Following a decade of austerity, the justice system is at breaking point. As a result, legal aid barristers – once a privileged profession – are moving into action. This struggle must be broadened into a united fightback against all the cuts.
Criminal legal aid barristers have voted overwhelmingly in favour of ‘strike’ action, demanding an increase in funding to prevent the system from collapsing.
This comes after years of severe cuts, and the government’s repeated refusal to address the crisis facing the sector.
Not only will this action cause tremendous disruption in the criminal courts, prompting further headaches for this crisis-ridden government; but it is also a sign of how even previously privileged professions are beginning to turn against the Tories and move into struggle.
Crisis
Many commentators have warned that criminal legal aid is facing an ‘existential crisis’.
Analysis from the Criminal Bar Association (CBA) shows that 22% of junior barristers and 46% of QCs have left the criminal bar since 2016. The result is that 45% of barristers specialising in criminal law are now aged 45 or over.
Of those who have remained, many have cut back on the amount of legal aid cases they take on, in order to focus on more profitable areas of work.
With some fees for junior barristers being as little as £50 for a morning’s work, it is not difficult to see why many are abandoning the profession.
The impact of this exodus is also beginning to be felt in the criminal justice system. For example, a total of 194 criminal trials were forced to be abandoned between July and September 2021, due to a lack of available prosecution or defence barristers. This was 32 times the number dropped over the same period in 2020.
While the situation is bleak for barristers, it is far worse for legal aid solicitors. A review commissioned by the government, led by retired judge Sir Christopher Bellamy QC, found that there are serious questions about how long criminal legal aid departments of solicitors’ firms can survive.
Around two thirds of solicitors working in criminal defence are now over the age of 45. Only around 70 trainees per year are believed to be specialising in criminal defence nationally. And around 80% of criminal legal aid firms have no trainee programme at all for graduates.
These figures demonstrate that this dispute is not merely about pay, but the very future of legal aid.
Austerity
The crisis facing legal aid has been building up for decades. But it has become particularly acute since 2010.
During the last 12 years of their austerity programme, the Tories have savaged the Ministry of Justice. The criminal legal aid budget has fallen by £500 million – a cut of around 30% accounting for inflation.
In practical terms, the financial impact on legal aid barristers and solicitors has been catastrophic.
The Bellamy Review found that before taking into account expenses, a criminal barrister in their first two years’ of practice earns a median of £25,000.
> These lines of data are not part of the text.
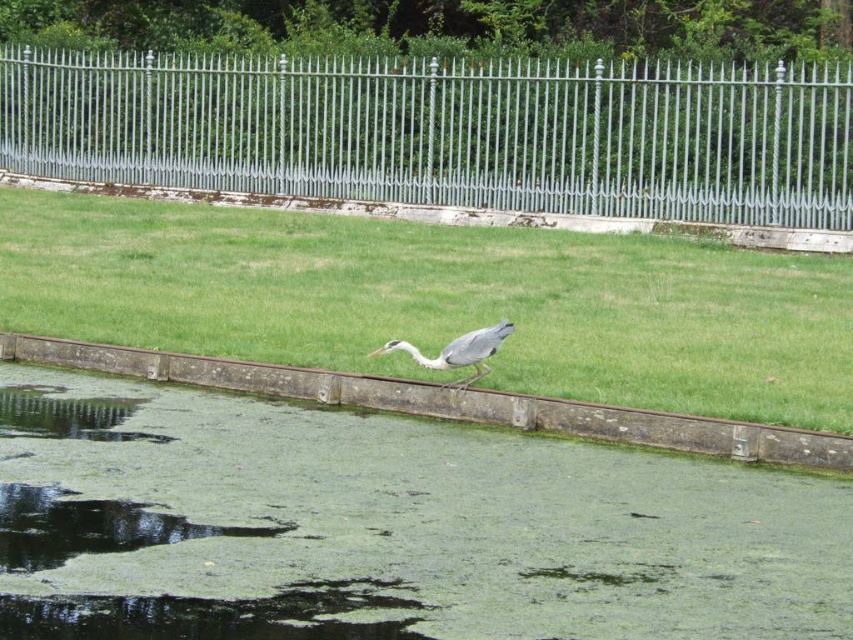 Question: Does green grass at center have a larger size compared to brown concrete ledge at center?

Choices:
 (A) yes
 (B) no

Answer: (A)

Question: Is silver metallic fence at upper center bigger than brown concrete ledge at center?

Choices:
 (A) yes
 (B) no

Answer: (A)

Question: Estimate the real-world distances between objects in this image. Which object is closer to the brown concrete ledge at center?

Choices:
 (A) silver metallic fence at upper center
 (B) green algae-covered water at center
 (C) green grass at center

Answer: (B)

Question: Is green grass at center closer to camera compared to silver metallic fence at upper center?

Choices:
 (A) no
 (B) yes

Answer: (B)

Question: Which is nearer to the silver metallic fence at upper center?

Choices:
 (A) green algae-covered water at center
 (B) green grass at center
 (C) brown concrete ledge at center
 (D) gray matte bird at center

Answer: (B)

Question: Considering the real-world distances, which object is closest to the brown concrete ledge at center?

Choices:
 (A) silver metallic fence at upper center
 (B) green algae-covered water at center

Answer: (B)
For solicitors, the fees earned for legal aid work are now lower in cash terms (i.e. not including inflation) than they were in the late 1990s. Their average income is around £20,000 at the start of their careers, with little in the way of increases further down the line.
Action
The action proposed – and approved, with almost 95% in favour – by barristers is for an indefinite policy of ‘no returns’ from April. This would involve barristers refusing to pick up cases which another barrister has had to pass on midway through a trial due to their unavailability.
With the significant number of cases having to be rescheduled at the moment, this could very quickly bring major disruption to the courts.
The demands of the CBA are perfectly reasonable. That is, they demanded that the government confirm, by February, that they will implement the recommendations of the Bellamy Review for an immediate £135 million increase in criminal legal aid funding, in order to prevent an immediate collapse of the system.
The response of the Tory government has been to bury their heads in the sand. They refused to meet the deadline, apparently because it was too important to rush – not that this has worried them for the last 12 years!
This resulted in an astonishing war of words between the CBA and Tory Justice Secretary Dominic Raab, which ended with the CBA (correctly) accusing Raab of “spreading lies”.
Justice
Since lawyers went on strike back in 2014-15, the can has been constantly kicked down the road by the Tories. Now legal aid lawyers are reaching breaking point.
This desire to fight the government by those working in legal aid is unprecedented. In the past, barristers were members of a largely privileged profession, who would have seen going on strike as unthinkable.
Now, with the deepening crisis of capitalism, barristers are being forced to take collective action against the government, in order to simply keep the legal system from collapsing.
This proposed action by barristers is a welcome start. However, it is vital that legal aid solicitors are encouraged to join the action, and that the option of a total refusal to take on new cases remains on the table.
As a growing number of legal professionals are realising, it is only through such action that we can even begin the fightback against capitalism, which is incapable of providing even the most basic of demands: that of a fair, fully-funded justice system for all.